|Description||Euspira lewisii, moon snail fossil dating from between 1.5 million years ago to .75 million years ago commonly found at low tide in littoral (sandy and muddy bottom) or sub-littoral (open bay, muddy marine) zones. Fossil specimen is snail-shaped, with distinct swirls visible at top of shell. Shell is mostly white, with contrasting patches of varying shades of beige and darker gray sediment. Underside surface is mostly white, with grayish beige colored sediment exposed.|
|Object Name||Shell, Animal|
|Collection||3D - Paleontology|
|Title||Euspira lewisii, Moon Snail Fossil, 1.5 - .75 Ma|
|Date||1.5 - .75 Ma|
|Class||Gastropoda (Snails, limpets)|
|Family||Naticidae (Moon snails)|
|Provenance||Fossils taken from Merced Formation collected at Westborough Boulevard at Highway 280 in the late 1970s or early 1980s. (See Yancey 1978, Fig. 2: Artifacts taken from E Stratified Section/D-5929). Most specimens (especially clams) in this collection are not extinct and can still be found in the Bay Area.|
Retired Geologist Ken Lajoie identified on 4/24/2014.

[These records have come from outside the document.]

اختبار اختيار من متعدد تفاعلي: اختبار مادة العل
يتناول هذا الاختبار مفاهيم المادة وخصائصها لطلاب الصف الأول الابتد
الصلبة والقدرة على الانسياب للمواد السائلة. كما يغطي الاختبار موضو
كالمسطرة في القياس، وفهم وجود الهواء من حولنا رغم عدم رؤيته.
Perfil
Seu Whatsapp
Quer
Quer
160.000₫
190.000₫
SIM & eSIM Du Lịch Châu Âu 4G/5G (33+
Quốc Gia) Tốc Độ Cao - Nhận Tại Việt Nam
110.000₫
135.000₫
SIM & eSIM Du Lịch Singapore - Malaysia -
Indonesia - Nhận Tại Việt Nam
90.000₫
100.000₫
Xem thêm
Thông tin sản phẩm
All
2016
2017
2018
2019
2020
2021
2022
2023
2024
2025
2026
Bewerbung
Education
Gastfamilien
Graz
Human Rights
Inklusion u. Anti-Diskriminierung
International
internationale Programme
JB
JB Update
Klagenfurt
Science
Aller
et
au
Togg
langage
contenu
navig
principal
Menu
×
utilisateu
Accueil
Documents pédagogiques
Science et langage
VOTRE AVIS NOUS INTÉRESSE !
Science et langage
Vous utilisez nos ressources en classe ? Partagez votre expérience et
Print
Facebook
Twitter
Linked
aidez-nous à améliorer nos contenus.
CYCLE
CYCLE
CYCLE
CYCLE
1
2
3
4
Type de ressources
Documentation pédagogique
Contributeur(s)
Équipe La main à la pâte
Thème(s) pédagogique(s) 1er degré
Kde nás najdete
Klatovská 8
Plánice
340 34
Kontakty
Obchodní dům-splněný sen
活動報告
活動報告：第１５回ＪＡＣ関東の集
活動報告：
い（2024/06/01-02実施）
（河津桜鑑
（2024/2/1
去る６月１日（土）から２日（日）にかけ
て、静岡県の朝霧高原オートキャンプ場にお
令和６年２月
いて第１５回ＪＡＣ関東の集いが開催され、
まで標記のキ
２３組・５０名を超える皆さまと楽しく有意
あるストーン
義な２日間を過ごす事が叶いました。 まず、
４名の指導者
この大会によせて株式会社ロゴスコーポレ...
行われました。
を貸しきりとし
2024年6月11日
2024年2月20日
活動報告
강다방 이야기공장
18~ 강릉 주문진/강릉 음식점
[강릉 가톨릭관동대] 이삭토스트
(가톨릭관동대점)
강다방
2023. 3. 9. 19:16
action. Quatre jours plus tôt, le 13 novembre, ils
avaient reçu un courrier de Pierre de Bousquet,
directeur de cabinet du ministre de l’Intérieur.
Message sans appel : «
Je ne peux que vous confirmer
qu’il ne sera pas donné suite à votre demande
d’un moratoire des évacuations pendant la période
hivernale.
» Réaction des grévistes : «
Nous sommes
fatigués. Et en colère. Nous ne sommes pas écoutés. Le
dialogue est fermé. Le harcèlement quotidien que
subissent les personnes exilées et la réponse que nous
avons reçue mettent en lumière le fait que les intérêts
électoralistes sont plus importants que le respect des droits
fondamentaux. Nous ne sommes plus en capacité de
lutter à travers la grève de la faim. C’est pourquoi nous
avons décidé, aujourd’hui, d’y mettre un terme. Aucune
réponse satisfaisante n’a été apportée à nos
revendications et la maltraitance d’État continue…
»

A moon snail feeds upon other snails and bivalves. They wrap their large foot around their prey, making it impossible for its victim to breathe. Moon snails can also drill holes in prey. They soften the shells of clams by secreting acid, and then they drill a hole through the clam using a mouth part called a radula. Once the hole is drilled, they scrape out and eat the clam meat, leaving the rest of the shell intact.